Sobre alguns novos ciclos

A menopausa, marco natural na vida das mulheres, não se resume à cessação da menstruação. Ela representa um momento de transição, marcado por mudanças físicas e emocionais que podem ser desafiadoras. Entre as diversas nuances desse período, o luto emerge como um tema central, permeado por perdas e rearranjos psíquicos.

Não adianta, todas nós, em vida, passaremos por essa fase, seja de forma prematura, seja de maneira aliviadamente postergada. Digo aliviada porque, como sabemos, há um mito explícito em nossa sociedade.

Digo mito porque a menopausa é vista como um processo de envelhecimento e, de fato, ela vem com o passar dos tempos e com o cingir do rosto pelas nossas rugas. Sob o manto da menopausa vem a dor de não mais esbanjar a jovialidade dos 20, 30 anos. Vem a dor de não mais poder gerar filhos de forma natural. Vem a dor pela perda da libido. Vem a dor pelo “derretimento” dos músculos e pele. Olhem quantas coisas a menopausa nos impõe!

Fico pensando, vendo amigas nessa fase e já me antecipando a minha fase, essa dor nos é imposta socialmente ou trata-se de uma dor interna inerente ao próprio processo de envelhecimento do corp? Não sei dizer muito bem.

A menopausa se configura como um momento de ruptura com o simbólico da juventude. O corpo, outrora palco de fertilidade e vigor, agora experimenta alterações que podem gerar angústia e insegurança.

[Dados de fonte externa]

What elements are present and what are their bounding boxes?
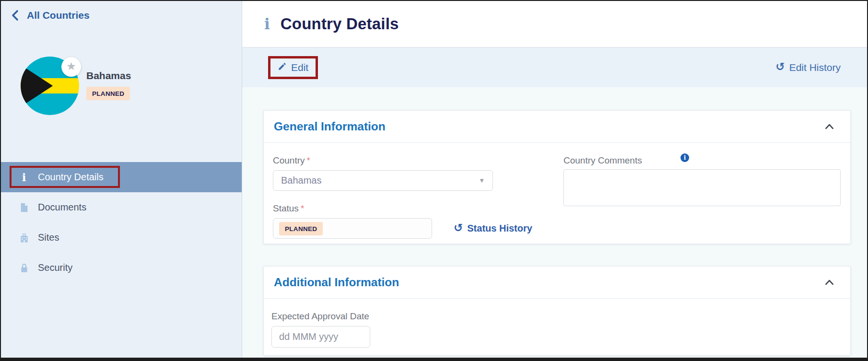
edit-history-label: Edit History <box>789 62 841 73</box>
info-icon: i <box>264 15 270 33</box>
edit-button[interactable]: Edit <box>278 62 308 73</box>
building-icon <box>18 232 30 244</box>
sidebar-nav: i Country Details Documents <box>1 162 242 283</box>
status-field-label: Status* <box>273 203 563 214</box>
lock-icon <box>18 262 30 274</box>
sidebar-item-documents[interactable]: Documents <box>1 192 242 222</box>
additional-information-card: Additional Information Expected Approval… <box>263 266 851 356</box>
chevron-left-icon <box>11 10 20 21</box>
expected-approval-date-label: Expected Approval Date <box>271 311 840 322</box>
toolbar: Edit ↺ Edit History <box>242 47 867 87</box>
info-icon: i <box>18 172 30 183</box>
content-area: General Information Country* Bahamas ▼ <box>242 87 867 358</box>
flag-black-triangle <box>21 63 53 108</box>
required-marker: * <box>307 155 310 165</box>
status-badge: PLANNED <box>86 87 130 100</box>
annotation-box-edit: Edit <box>268 56 318 79</box>
collapse-chevron-icon[interactable] <box>825 123 834 130</box>
expected-approval-date-input[interactable] <box>271 326 370 348</box>
section-title-general-information: General Information <box>274 120 386 133</box>
general-information-card: General Information Country* Bahamas ▼ <box>263 110 851 244</box>
page-header: i Country Details <box>242 1 867 47</box>
back-link-label: All Countries <box>27 10 90 21</box>
country-select[interactable]: Bahamas ▼ <box>273 170 493 191</box>
country-profile: ★ Bahamas PLANNED <box>21 57 79 115</box>
country-field-label: Country* <box>273 155 563 166</box>
sidebar-item-label: Sites <box>38 232 59 243</box>
country-comments-label: Country Comments <box>563 155 642 166</box>
document-icon <box>18 202 30 213</box>
history-icon: ↺ <box>775 61 785 72</box>
country-name: Bahamas <box>86 70 230 82</box>
required-marker: * <box>301 203 304 213</box>
page-title: Country Details <box>281 15 399 33</box>
sidebar-item-label: Security <box>38 262 72 273</box>
info-tooltip-icon[interactable]: i <box>680 153 689 162</box>
sidebar-item-country-details[interactable]: i Country Details <box>1 162 242 192</box>
edit-history-button[interactable]: ↺ Edit History <box>775 62 841 73</box>
sidebar-item-label: Country Details <box>38 172 104 183</box>
edit-button-label: Edit <box>291 62 308 73</box>
collapse-chevron-icon[interactable] <box>825 279 834 286</box>
sidebar-item-sites[interactable]: Sites <box>1 222 242 253</box>
sidebar: All Countries ★ Bahamas PLANNED i Countr… <box>1 1 242 358</box>
pencil-icon <box>278 62 287 73</box>
status-value-badge: PLANNED <box>279 222 323 235</box>
status-field: PLANNED <box>273 218 432 239</box>
sidebar-item-label: Documents <box>38 202 86 213</box>
favorite-star-icon[interactable]: ★ <box>61 57 81 77</box>
main-panel: i Country Details Edit ↺ Edit History <box>242 1 867 358</box>
history-icon: ↺ <box>454 222 463 233</box>
country-comments-textarea[interactable] <box>563 169 841 206</box>
sidebar-item-security[interactable]: Security <box>1 253 242 283</box>
back-to-all-countries-link[interactable]: All Countries <box>1 1 90 21</box>
section-title-additional-information: Additional Information <box>274 276 399 289</box>
status-history-button[interactable]: ↺ Status History <box>454 223 532 234</box>
bahamas-flag-avatar: ★ <box>21 57 79 115</box>
chevron-down-icon: ▼ <box>479 177 485 184</box>
app-window: All Countries ★ Bahamas PLANNED i Countr… <box>0 0 868 361</box>
status-history-label: Status History <box>467 223 532 234</box>
country-select-value: Bahamas <box>281 175 322 186</box>
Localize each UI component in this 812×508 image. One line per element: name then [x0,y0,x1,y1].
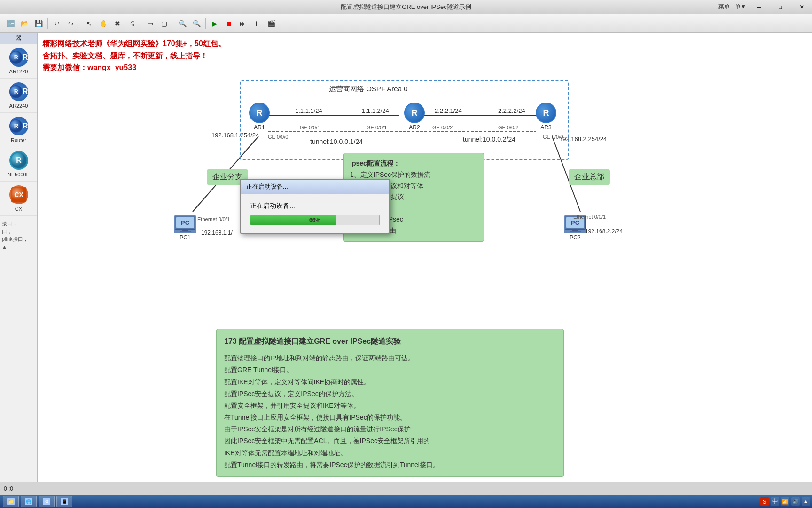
promo-text: 精彩网络技术老师《华为组网实验》170集+，50红包。 含拓扑、实验文档、题库，… [42,38,226,74]
ip-label-4: 2.2.2.2/24 [498,107,525,114]
loading-message: 正在启动设备... [250,202,380,210]
info-line-1: 配置物理接口的IP地址和到对端的静态路由，保证两端路由可达。 [224,352,556,364]
separator-1 [47,18,48,29]
pc1-ip: 192.168.1.1/ [201,230,233,236]
canvas-area: 精彩网络技术老师《华为组网实验》170集+，50红包。 含拓扑、实验文档、题库，… [38,33,812,482]
shape-button[interactable]: ▢ [157,17,171,30]
menu-item-2[interactable]: 单▼ [735,3,746,11]
svg-text:R: R [14,54,18,61]
ipsec-title: ipsec配置流程： [350,158,477,169]
taskbar-app-2[interactable]: 🌐 [21,496,37,507]
svg-text:PC: PC [571,219,580,226]
cx-label: CX [15,206,22,212]
ip-label-3: 2.2.2.1/24 [435,107,462,114]
ar1-icon: R [249,103,270,123]
ar1-node[interactable]: R AR1 [249,103,270,131]
pc2-label: PC2 [570,234,580,241]
delete-button[interactable]: ✖ [111,17,124,30]
rect-button[interactable]: ▭ [143,17,156,30]
svg-text:R: R [14,123,18,129]
save-button[interactable]: 💾 [32,17,45,30]
zoom-in-button[interactable]: 🔍 [176,17,189,30]
svg-rect-22 [570,231,581,232]
tray-time[interactable]: ▲ [802,497,810,506]
pc2-eth: Ethernet 0/0/1 [573,214,606,220]
play-button[interactable]: ▶ [208,17,221,30]
router-label: Router [11,137,26,143]
isp-label: 运营商网络 OSPF Area 0 [329,85,408,94]
svg-text:R: R [16,156,22,164]
print-button[interactable]: 🖨 [125,17,138,30]
taskbar-right: S 中 📶 🔊 ▲ [760,497,810,506]
sidebar-header: 器 [0,33,37,44]
sidebar-item-ar2240[interactable]: R AR2240 [0,79,37,113]
stop-button[interactable]: ⏹ [222,17,235,30]
ip-label-1: 1.1.1.1/24 [295,107,322,114]
pc1-label: PC1 [180,234,190,241]
ar2240-label: AR2240 [9,103,28,109]
taskbar: 📁 🌐 ⚙ 📱 S 中 📶 🔊 ▲ [0,495,812,508]
svg-text:CX: CX [14,191,23,198]
zoom-value: 0 [10,485,13,492]
ar3-icon: R [536,103,556,123]
menu-area: 菜单 单▼ [718,0,746,14]
ip-label-6: 192.168.2.254/24 [559,135,607,143]
tray-network[interactable]: 📶 [781,497,789,506]
if-label-2: GE 0/0/1 [367,125,387,130]
sidebar-item-ne5000e[interactable]: R NE5000E [0,147,37,182]
progress-bar-outer: 66% [250,215,380,225]
taskbar-app-4[interactable]: 📱 [56,496,72,507]
info-line-10: 配置Tunnel接口的转发路由，将需要IPSec保护的数据流引到Tunnel接口… [224,459,556,471]
ip-label-5: 192.168.1.254/24 [211,132,259,139]
dialog-title: 正在启动设备... [241,180,389,194]
undo-button[interactable]: ↩ [50,17,63,30]
separator-2 [80,18,80,29]
separator-4 [173,18,173,29]
select-button[interactable]: ↖ [83,17,96,30]
window-title: 配置虚拟隧道接口建立GRE over IPSec隧道示例 [341,3,471,11]
promo-line1: 精彩网络技术老师《华为组网实验》170集+，50红包。 [42,38,226,50]
new-button[interactable]: 🆕 [4,17,17,30]
ne5000e-label: NE5000E [8,172,30,177]
minimize-button[interactable]: ─ [749,0,770,14]
progress-text: 66% [309,217,320,223]
ar2-node[interactable]: R AR2 [404,103,425,131]
ne5000e-icon: R [9,151,28,170]
menu-item-1[interactable]: 菜单 [718,3,730,11]
pc2-ip: 192.168.2.2/24 [585,228,623,235]
separator-3 [141,18,141,29]
info-title: 173 配置虚拟隧道接口建立GRE over IPSec隧道实验 [224,335,556,349]
skip-button[interactable]: ⏭ [236,17,250,30]
promo-line3: 需要加微信：wangx_yu533 [42,62,226,74]
pan-button[interactable]: ✋ [97,17,110,30]
sidebar-item-cx[interactable]: CX CX [0,182,37,216]
pc1-node[interactable]: PC PC1 [174,215,196,241]
pause-button[interactable]: ⏸ [250,17,264,30]
ar1220-label: AR1220 [9,69,28,74]
tray-ime[interactable]: 中 [771,497,779,506]
pc1-eth: Ethernet 0/0/1 [197,216,230,222]
ar2240-icon: R [9,82,28,101]
open-button[interactable]: 📂 [18,17,31,30]
capture-button[interactable]: 🎬 [265,17,278,30]
ar3-node[interactable]: R AR3 [536,103,556,131]
taskbar-app-1[interactable]: 📁 [3,496,19,507]
close-button[interactable]: ✕ [791,0,812,14]
tray-sound[interactable]: 🔊 [791,497,800,506]
sidebar-item-router[interactable]: R Router [0,113,37,147]
redo-button[interactable]: ↪ [64,17,78,30]
taskbar-app-3[interactable]: ⚙ [39,496,55,507]
zoom-out-button[interactable]: 🔍 [190,17,203,30]
ar1220-icon: R [9,48,28,67]
ip-label-2: 1.1.1.2/24 [362,107,389,114]
info-box: 173 配置虚拟隧道接口建立GRE over IPSec隧道实验 配置物理接口的… [216,329,564,477]
taskbar-icon-4: 📱 [61,498,68,505]
info-line-4: 配置IPSec安全提议，定义IPSec的保护方法。 [224,388,556,400]
zoom-label: 0 : [4,485,10,492]
dialog-title-text: 正在启动设备... [246,183,288,190]
sidebar-item-ar1220[interactable]: R AR1220 [0,44,37,79]
svg-text:R: R [14,88,18,95]
svg-rect-21 [572,229,578,231]
titlebar: 配置虚拟隧道接口建立GRE over IPSec隧道示例 菜单 单▼ ─ □ ✕ [0,0,812,14]
maximize-button[interactable]: □ [770,0,791,14]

A imagem idealizada de si mesma pode ser abalada, dando lugar a um sentimento de perda daquilo que era familiar e conhecido.

Também estaremos diante do fim da fase reprodutiva da mulher, como eu já mencionei. Para algumas, isso pode significar a perda de um sonho ou projeto de vida. É importante permitir-se sentir o luto por essa perda, reconhecendo a importância da fertilidade e da maternidade na construção da identidade feminina.

A cultura patriarcal, muitas vezes, propaga uma visão negativa da menopausa, associando-a à velhice e à perda de atratividade.

Mas vamos ser realistas, e nada menos do que feministas! A menopausa não significa o fim da vitalidade feminina. A mulher que atravessa essa fase ainda possui muito a oferecer ao mundo, tanto em termos de experiência e sabedoria quanto em termos de sexualidade e desejo. Óbvio que sim! Que o diga a modelo Luciana Gimenez!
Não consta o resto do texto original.